Once again, the poet takes eight stanzas to call upon the people on England to understand and do something about their state of oppression. People plow for the sake of the lords, who are like drone bees that do no work but live off of the work of others. The people of England are doing the real work—but, the poet asks, are they gaining any benefit from this system? They are not enjoying the fruits of their labor, and the tyrants are taking their wealth and very lives without giving them the recompense they deserve. The call is to sow their own seed, weave their own robes, and forge their own arms in their own defense. Otherwise, the people are merely digging their own graves.

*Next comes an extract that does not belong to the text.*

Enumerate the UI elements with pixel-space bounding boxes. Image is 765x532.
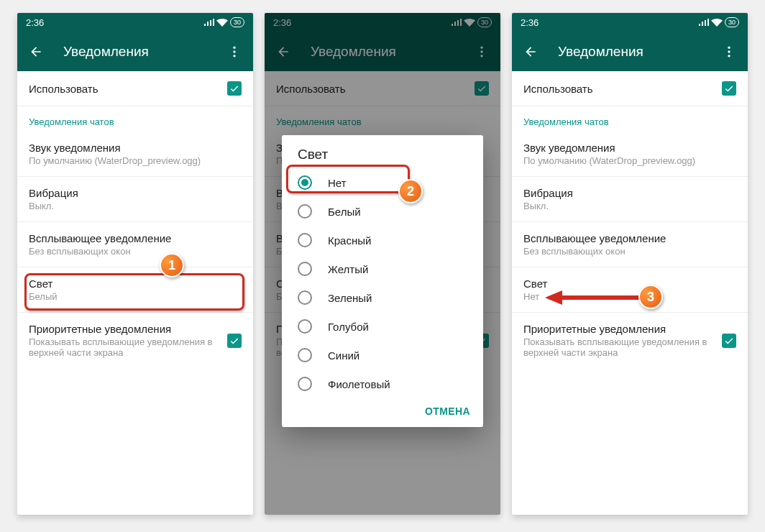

“Ode to the West Wind” (1819)
A first-person persona addresses the west wind in five stanzas. It is strong and fearsome. In the first stanza, the wind blows the leaves of autumn. In the second stanza, the wind blows the clouds in the sky. In the third stanza, the wind blows across an island and the waves of the sea. In the fourth stanza, the persona imagines being the leaf, cloud, or wave, sharing in the wind’s strength. He desires to be lifted up rather than caught low on “the thorns of life,” for he sees himself as like the wind: “tameless, and swift, and proud.” In the final stanza, he asks the wind to play upon him like a lyre; he wants to share the wind’s fierce spirit. In turn, he would have the power to spread his verse throughout the world, reawakening it.
“The Indian Serenade” (1819)
In 24 lines, Shelley takes on the poetic form of the extravagant Oriental love poem. The first-person persona has been dreaming of her (or his) beloved. She awakens and follows her feet to her beloved’s window. She feels like a nightingale with a song to sing. She feels herself faint in the grass, calling out for her beloved to pull her up into his embrace.
“To a Skylark” (1820)
The persona extols the virtues of the skylark, a bird that soars and sings high in the air. It flies too high to see, but it can be heard, making it like a spirit, or a maiden in a tower, or a glow-worm hidden in the grass, or the scent of a rose. The skylark’s song is better than the sound of rain and better than human poetry. What is the subject of the bird’s song, so free of the pains of love? Perhaps it sings because it knows that the alternative is death. The bird does not have the same longings and cares that interfere with human happiness. Yet, it is these things that help us appreciate the pure beauty of the birdsong; perhaps the skylark’s song could become the persona’s muse.
“Adonais” (1821)
Shelley wrote this long poem as an elegy for Shelley’s close friend and fellow poet John Keats, who died in Rome of tuberculosis at the age of 26. The mood of the poem begins in dejection, but ends in optimism—hoping Keats’ spark of brilliance reverberates through the generations of future poets and inspires revolutionary change throughout Europe. Adonis is the stand-in for Keats, for he too died at a young age after being mauled by a boar. In Shelley’s version, the “beast” responsible for Keats’s death is the literary critic, specifically one from London’s Quarterly who gave a scathing review of Keats’ poem “Endymion” (Shelley was unaware of the true cause of Keats’s death). Urania (also known as “Venus” or “Aphrodite”), who is Adonis’ lover in the myth, is rewritten here as the young man’s mother (possibly because Keats had no lover at the time of his death). In a sense, Keats is not dead, for like other great poets, he lives within those who benefited from his life and poetry, and he is alive because he is “one with Nature.” He is even Christlike, a divinity among the best of poets. Even so, he died too soon. In death, he beacons the living to join him in eternity.
“A Dirge” (1822)
Themes of isolation, loneliness, and death characterize this eight-line poem. The wind moans in grief beyond words; the storm rains in vain; the trees are bare and straining under their own weight. The world is all caves and gloom, all wrong!